LAM Pilot Study with Nilotinib LAMP-2

  • D'armiento, Jeanine M (PI)

Projet

Détails sur le projet

Description

The primary pulmonary manifestation of tuberous sclerosis (TS) is lymphangioleiomyomatosis (LAM), a rare cystic lung disease occurring primarily in women of childbearing age. The disease causes progressive loss of lung function due to the production of enzymes by LAM cells that cause cysts to form in the lungs. Patients present with shortness of breath, cough, chest discomfort, and even lung collapse. Outside of the lung, patients can also develop kidney tumors, known as angiomyolipomas (AML), which can grow and bleed at larger sizes.

Patients with LAM exhibit increased activity in LAM lung cells of a protein complex called mammalian target of rapamycin (mTOR) complex 1. This causes cells to proliferate and with more LAM cells present, more cysts can form. At present, the only approved therapy for LAM is sirolimus (also known as rapamycin), which slows the rate of replication of the LAM cell by blocking the mTOR pathway, but does not cause death of the LAM tumor cell. Therefore, sirolimus is only a temporary treatment for LAM, and the LAM cells still grow on therapy and AML size can increase when the drug is stopped. Identification of alternate pathways to inhibit LAM cell growth, or even to cause the death of the LAM cell would have tremendous potential to treat patients with both sporadic and TS-associated LAM.

Our laboratory has identified a different pathway, platelet derived growth factor, that is also responsible for the proliferation of LAM cells.
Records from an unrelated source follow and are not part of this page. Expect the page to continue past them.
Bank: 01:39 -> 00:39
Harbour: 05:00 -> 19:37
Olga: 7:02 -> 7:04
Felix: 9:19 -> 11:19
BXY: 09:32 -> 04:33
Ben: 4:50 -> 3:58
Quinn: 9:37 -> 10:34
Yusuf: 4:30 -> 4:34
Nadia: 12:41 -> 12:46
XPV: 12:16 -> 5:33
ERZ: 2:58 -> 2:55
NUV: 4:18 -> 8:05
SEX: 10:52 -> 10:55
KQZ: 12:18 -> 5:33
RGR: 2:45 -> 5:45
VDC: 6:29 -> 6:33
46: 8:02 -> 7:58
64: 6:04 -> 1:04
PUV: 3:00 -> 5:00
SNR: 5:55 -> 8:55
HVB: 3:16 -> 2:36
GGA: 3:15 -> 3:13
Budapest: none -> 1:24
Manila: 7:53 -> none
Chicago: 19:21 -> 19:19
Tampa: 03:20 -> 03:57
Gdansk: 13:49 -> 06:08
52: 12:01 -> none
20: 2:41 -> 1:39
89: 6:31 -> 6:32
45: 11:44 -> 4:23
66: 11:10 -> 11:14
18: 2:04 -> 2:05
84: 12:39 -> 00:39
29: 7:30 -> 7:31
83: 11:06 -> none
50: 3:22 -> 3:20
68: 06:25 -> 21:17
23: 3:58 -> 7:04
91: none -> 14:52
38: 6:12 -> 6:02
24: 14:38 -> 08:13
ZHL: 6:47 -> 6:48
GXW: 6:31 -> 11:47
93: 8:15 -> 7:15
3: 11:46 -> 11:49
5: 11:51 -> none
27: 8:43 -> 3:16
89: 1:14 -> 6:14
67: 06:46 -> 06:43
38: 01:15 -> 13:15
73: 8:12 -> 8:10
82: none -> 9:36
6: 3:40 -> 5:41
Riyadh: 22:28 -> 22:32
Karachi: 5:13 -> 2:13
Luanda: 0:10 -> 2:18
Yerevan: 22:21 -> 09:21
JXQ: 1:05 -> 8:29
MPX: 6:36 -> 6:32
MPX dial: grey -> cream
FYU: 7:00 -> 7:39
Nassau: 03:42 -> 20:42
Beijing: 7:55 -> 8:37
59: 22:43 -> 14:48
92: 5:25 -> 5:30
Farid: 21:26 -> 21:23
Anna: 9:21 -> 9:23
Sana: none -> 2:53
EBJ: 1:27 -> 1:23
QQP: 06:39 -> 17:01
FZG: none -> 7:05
We identified in cell culture studies that Imantinib mesylate (imantinib), a tyrosine kinase inhibitor, which is an FDA-approved drug for chronic myelogenous leukemia (CML), initiates LAM cell death. Based on these findings, a first-in-LAM-patients trial was funded by the DOD in 2016 (LAMP-1) to investigate the safety and tolerability of imantinib in patients with LAM. We found that short course of imantinib was well tolerated and that it was safe to be administered concurrent with sirolimus. Concurrent cell-based research studies during that time showed the related drug nilotinib had equal efficacy in causing LAM cell death as imantinib. Due to the side effect profile favoring nilotinib over imatinib for long-term use, we propose further longer-term clinical studies evaluating the safety and tolerability of nilotinib in patients with LAM. The hypothesis is that nilotinib can be safely co-administered with sirolimus and will result in change in serum biomarkers of LAM.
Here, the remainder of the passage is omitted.